Luis Esparza, VP Technology, Turner
How has your IT operating model changed during the last five years for the Media and Entertainment Industry?
It’s definitely been a period of dramatic evolution for the industry, with IT, broadcast and consumer technology converging, both leading and responding to change. Cloud-based technologies have enabled location independent operating models across the entire value chain, or what we call “glass to glass”—from the camera to the viewing device. For example, it is now easier than ever to language and post produce content from anywhere over the internet. Internet Protocol (IP) video distribution versus traditional broadcasting is another example of expanded reach and bi-directional interaction with consumers. Mobile represents another clear change in terms of media consumption and enhanced convenience for audiences.

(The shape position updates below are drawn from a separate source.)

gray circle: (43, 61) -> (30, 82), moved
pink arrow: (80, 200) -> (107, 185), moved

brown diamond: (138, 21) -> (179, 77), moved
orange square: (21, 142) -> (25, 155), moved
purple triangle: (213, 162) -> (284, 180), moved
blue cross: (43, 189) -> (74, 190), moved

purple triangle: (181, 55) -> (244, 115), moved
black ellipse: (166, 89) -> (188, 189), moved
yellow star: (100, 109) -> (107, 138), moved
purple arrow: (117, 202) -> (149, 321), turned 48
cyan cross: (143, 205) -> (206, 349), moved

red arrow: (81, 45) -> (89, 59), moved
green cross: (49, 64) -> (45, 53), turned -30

In Latin America we have been at the front of this trend; cloud-based playout is well known to us and we are currently migrating core pieces of our media asset management layer into the cloud.

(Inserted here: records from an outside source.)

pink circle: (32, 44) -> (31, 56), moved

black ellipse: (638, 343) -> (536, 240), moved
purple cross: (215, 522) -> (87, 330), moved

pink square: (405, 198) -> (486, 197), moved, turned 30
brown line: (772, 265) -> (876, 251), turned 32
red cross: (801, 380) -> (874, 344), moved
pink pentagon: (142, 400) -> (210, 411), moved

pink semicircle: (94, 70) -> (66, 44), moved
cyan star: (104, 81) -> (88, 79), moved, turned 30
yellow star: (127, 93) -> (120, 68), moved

What do you think are the biggest obstacles that technologists face in working in a more agile and outcomes based model?
I am of the strong opinion that technology is in our favor—it just continues to evolve and that is a great advantage for both businesses and end consumers. The obstacle then is how to deal with the accelerating pace of change. One obvious challenge is how this affects investing cycles. In the past, we earmarked capital expenses for technologies and systems that were expected to remain viable for five years. Today it is hard, if not impossible, to think in those terms. Not only because technology in increasingly becoming an operational expense but also because product cycles in general are shortening.

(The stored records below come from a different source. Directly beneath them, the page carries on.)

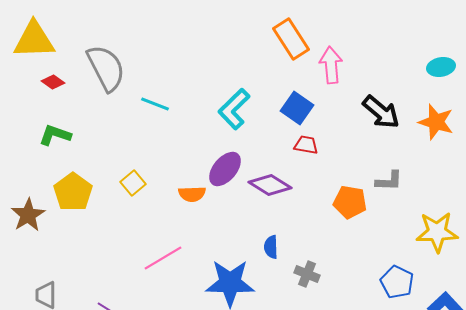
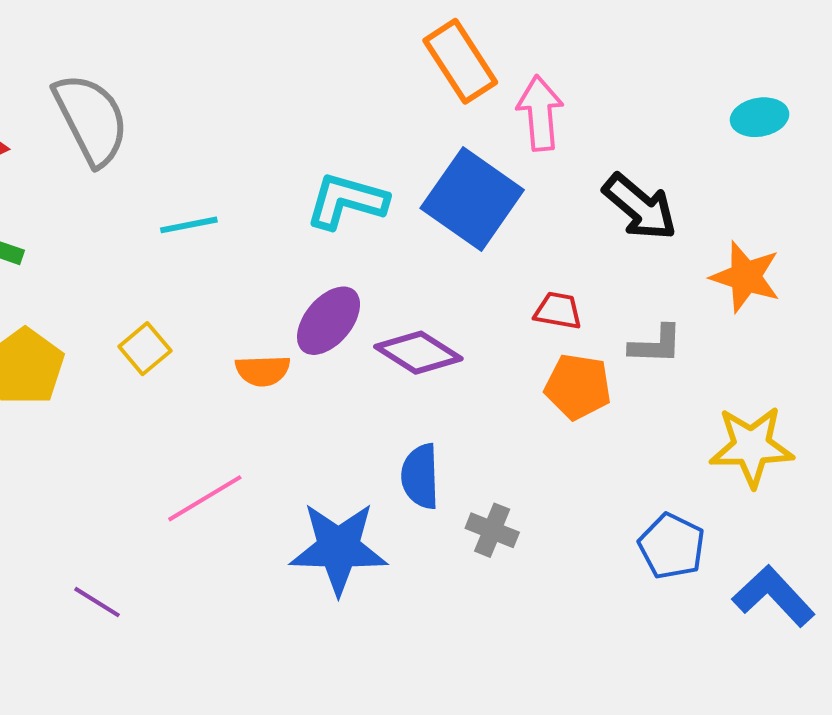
cyan line: (155, 104) -> (189, 225), moved, turned -32
blue square: (297, 108) -> (472, 199), size x1.5
cyan L-shape: (234, 109) -> (346, 201), turned 60
orange star: (436, 122) -> (746, 277), moved
red trapezoid: (306, 145) -> (558, 311), moved
blue semicircle: (271, 247) -> (420, 476), size x1.4

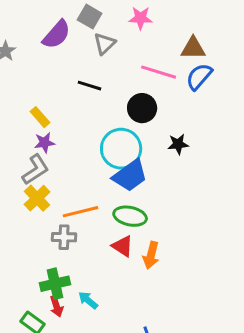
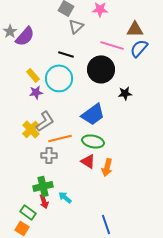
purple semicircle: (56, 35) -> (25, 36), moved
black circle: (142, 108) -> (101, 69), size x1.4
cyan circle: (121, 149) -> (59, 78), moved
gray L-shape: (35, 170) -> (45, 121), moved

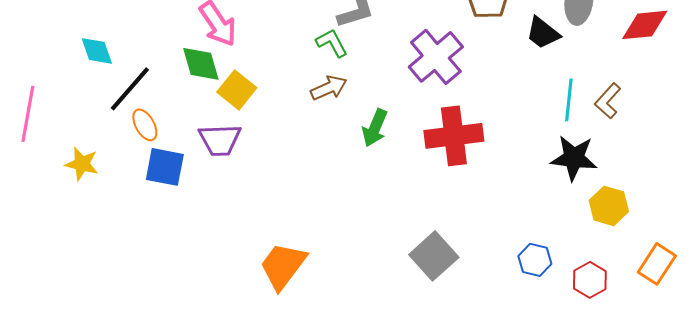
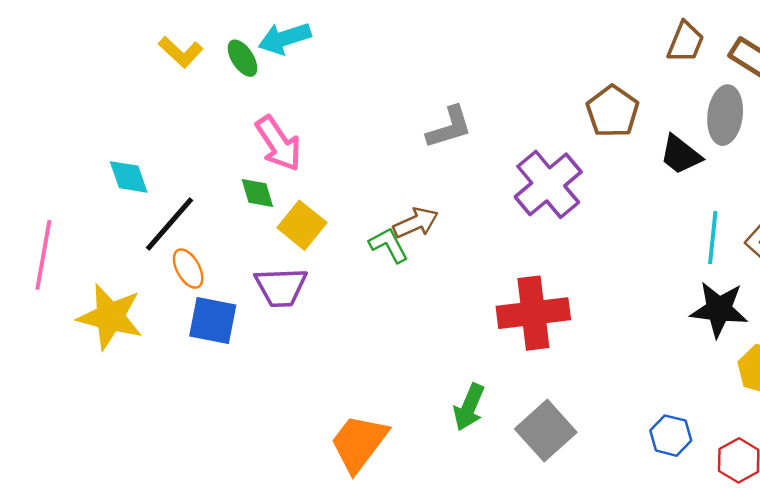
green L-shape: (332, 43) -> (389, 245), moved
green diamond: (201, 64) -> (257, 193), size x0.7
green arrow: (375, 128) -> (469, 407), moved
red cross: (454, 136) -> (533, 313), moved
yellow star: (82, 164) -> (110, 317), size x1.6

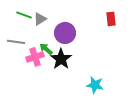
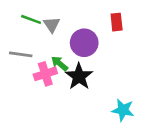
gray triangle: (40, 19) -> (52, 25), turned -32
red rectangle: (111, 19) -> (117, 22), moved

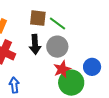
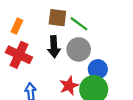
blue circle: (92, 67) -> (98, 69), moved
red star: (62, 69) -> (69, 86), moved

Here at Turner we have set an ambitious goal to “re-imagine TV” and the international technology teams are actively engaged in defining both where we want to go and how to get there
Knowing how to invest in technology, training, and related areas has become much more complex. Part of the answer is to harness intelligence directly from consumers to drive business decisions, tech included. Comprehensive data technologies are now critical.
Moving from traditional IT to a service offering model requires a major mindset shift in IT. How did you make that happen?
We were able to shift mindsets by getting our teams to focus on the consumer instead of the next cool tech development, platform or gadget. If we truly put the consumer at the center of our decisions and focus on delivering the best media experience and products, then it becomes clear that internal developing is not enough and being a software factory is not efficient. We have to become technology brokers, integrators of the best possible services in the cloud. It is not a simple proposition; in addition to the cultural and mindset shift, there are also always issues that stem from dealing with legacy systems, security, compliance, privacy, et cetera.
What set of skills do you think is required for the technology leaders to be successful in the new enterprise landscape?
Complementing what I included in my prior answers, successful leaders need to embed in their teams and cultures the concept of orchestrating tech ecosystems versus building solutions. Also, data science is now a must. And, most importantly since IT touches the industry end to end, tech leaders must aim to add value and not only perform as a support function. Here at Turner we have set an ambitious goal to “re-imagine TV” and the international technology teams are actively engaged in defining both where we want to go and how to get there.
Which growing or future technology innovation are you personally excited about in the Media and Entertainment industry?
There are a few key innovations on the horizon that I am particularly excited about. Big data and cognitive technologies should yield important audience intelligence insights and automated content recognition (ACR) has various useful applications, from content quality control and monitoring to ad targeting. Finally, Virtual and Augmented Reality is another area I am following closely. I am interested to see how these innovations will impact our industry.